I have the following which works fine with two conditions:

var value = this.value === "foo" ? function(d) {
    return d.foo;
} : function(d) {
    return d.bar;
};

What am I doing wrong when I try to expand the above to the following using if-else ?

var value = 
if (this.value === "foo") {
        function(d) {
            return d.foo;
        };
    } else
if (this.value === "bar") {
    function(d) {
        return d.bar;
    };
} else {
    function(d) {
        return d.qux;
    };
}

I'm happy to stick with operators or switching to if-else : whatever is more readable for me.

if cannot be used on the right-hand side of an assignment statement (which is part of why we have the conditional operator).

Instead, assign in each branch:

var value;
if (this.value === "foo") {
    value = function(d) {
        return d.foo;
    };
} else if (this.value === "bar") {
    value = function(d) {
        return d.bar;
    };
} else {
    value = function(d) {
        return d.qux;
    };
}

Although note that that particular code can be simplified:

var key = this.value == "foo" || this.value == "bar" ? this.value : "qux";
var value = function(d) {
    return d[key];
};

You can't use a conditional block statement to assign a value to a variable. You can use the ternary operator you were using in the first example and double it:

var value = (this.value === "foo") ? function(d) {
    return d.foo;
} : (this.value === "bar") ? function(d) {
    return d.bar;
} : function(d) {
    return d.qux;
};

The first once works because the ternary operator by default returns the result of either first or second expression based on the condition

https://developer.mozilla.org/en/docs/Web/JavaScript/Reference/Operators/Conditional_Operator

while the if-else block only check for the condition and do not return anything by default and thats why can not be on the right side of any assignment.

There's another approach.
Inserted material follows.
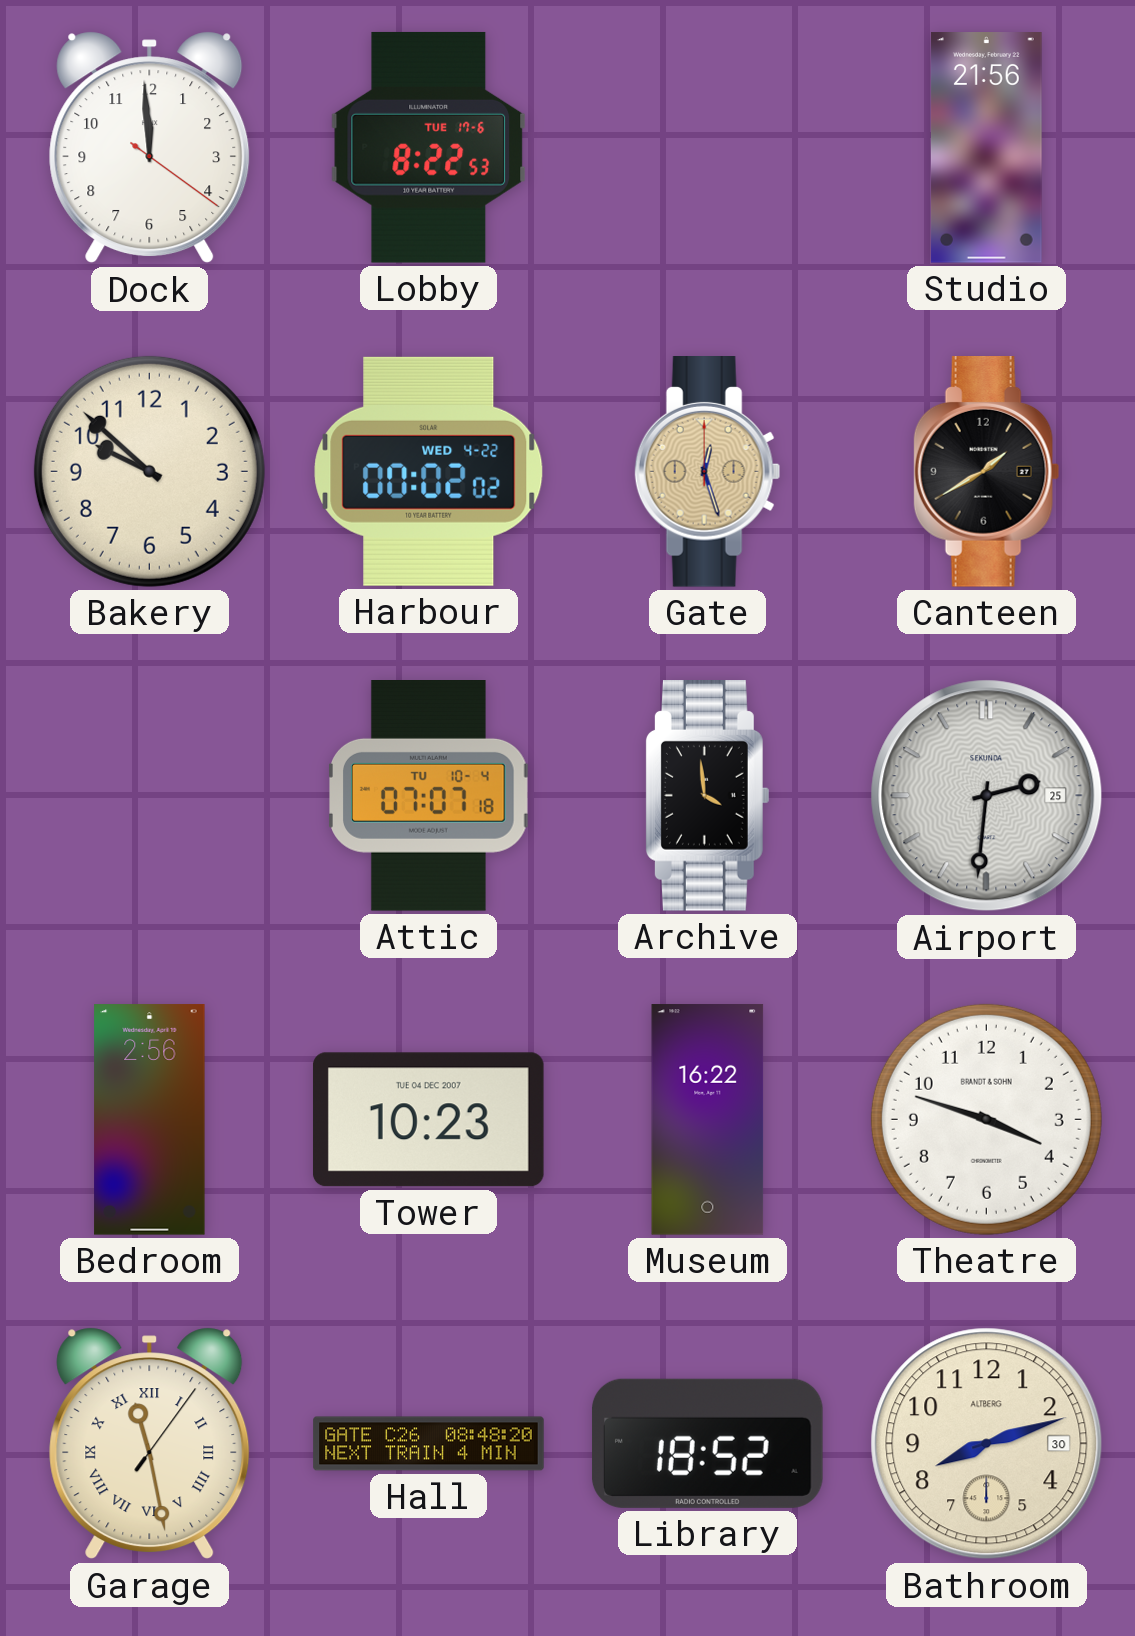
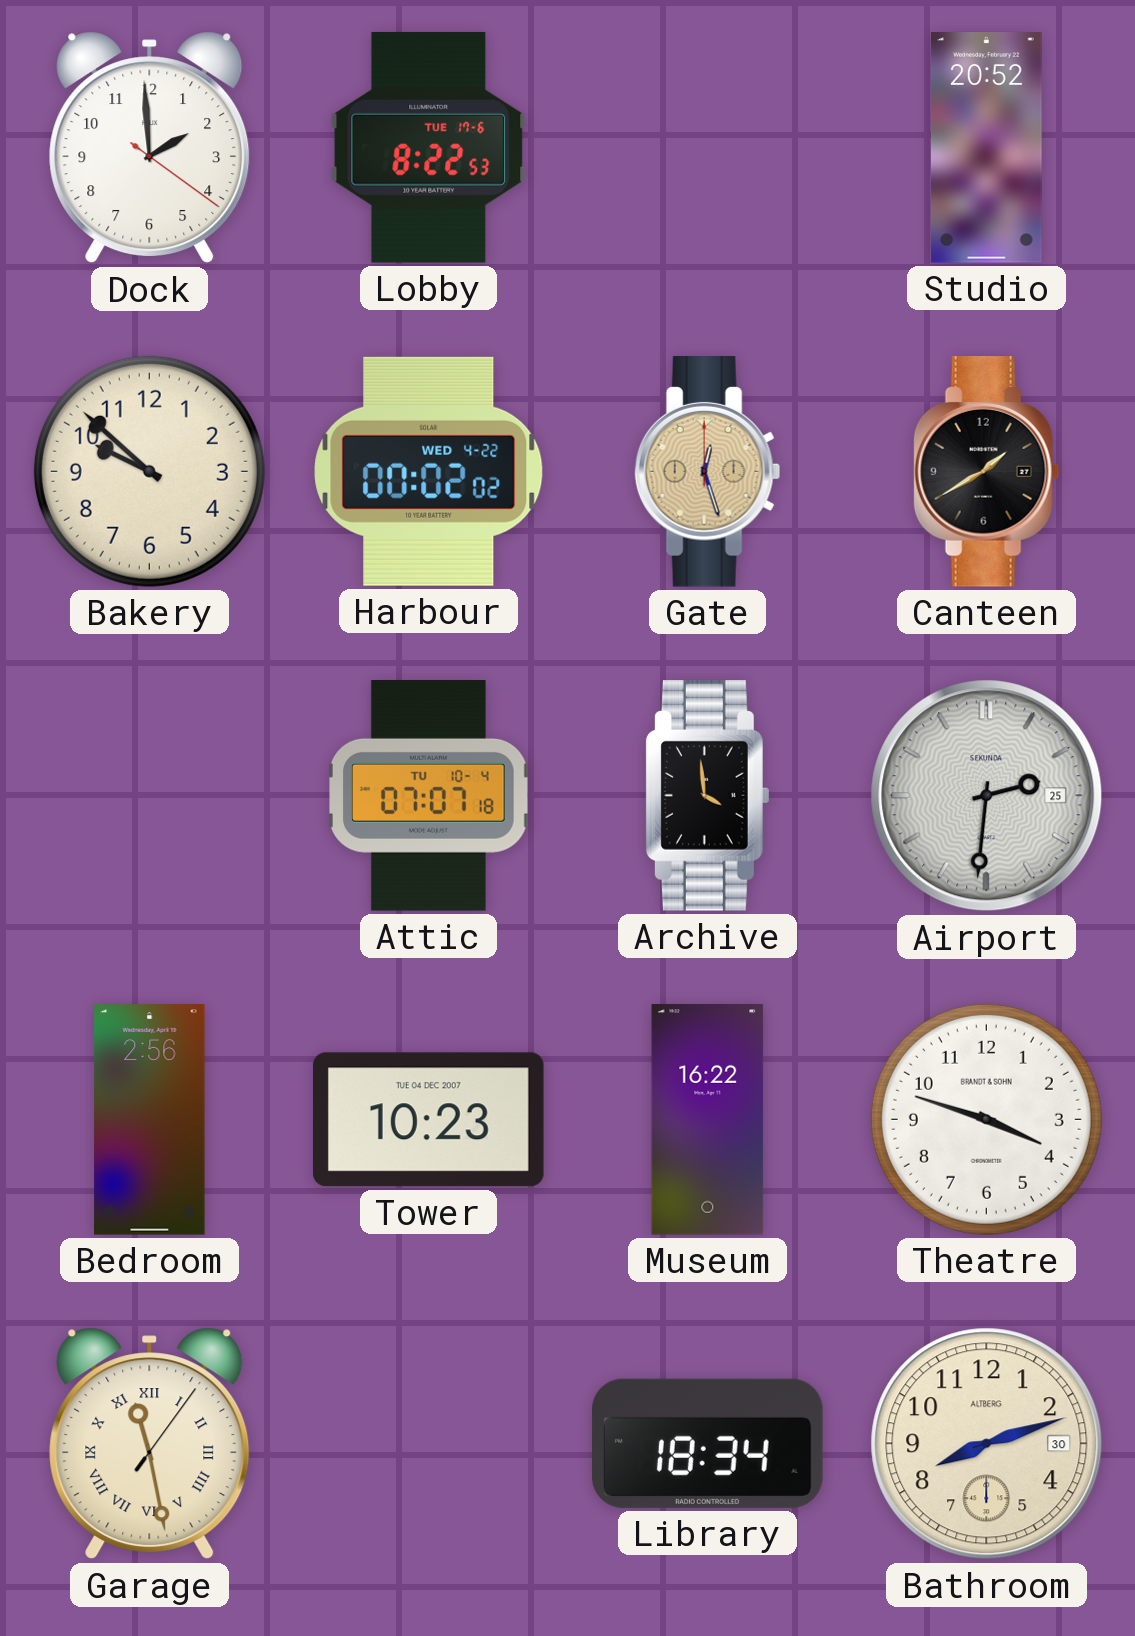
Dock: 11:59 -> 1:59
Studio: 21:56 -> 20:52
Hall: 08:48 -> none
Library: 18:52 -> 18:34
It doesn't quite fit these requirements, but I do assume that these requirements aren't your precise ones (or do you have actual needs for 'foo', 'bar', and 'quz' :-) ? )

You can capture the value in a wrapping function:

function createValueFunc(val) {
    return function(d) {
        return d[val];
    };
}

value = createValueFunc(this.value);

This does not handle your else case, so it may be useless to you. But if it's useful, you can simplify it in ES6 to:

createValueFunc = (name) => (obj) => obj[name];

You'll find such a function in many utility libraries. Underscore calls it property . Ramda calls it prop . Sometimes I've seen it called get as well.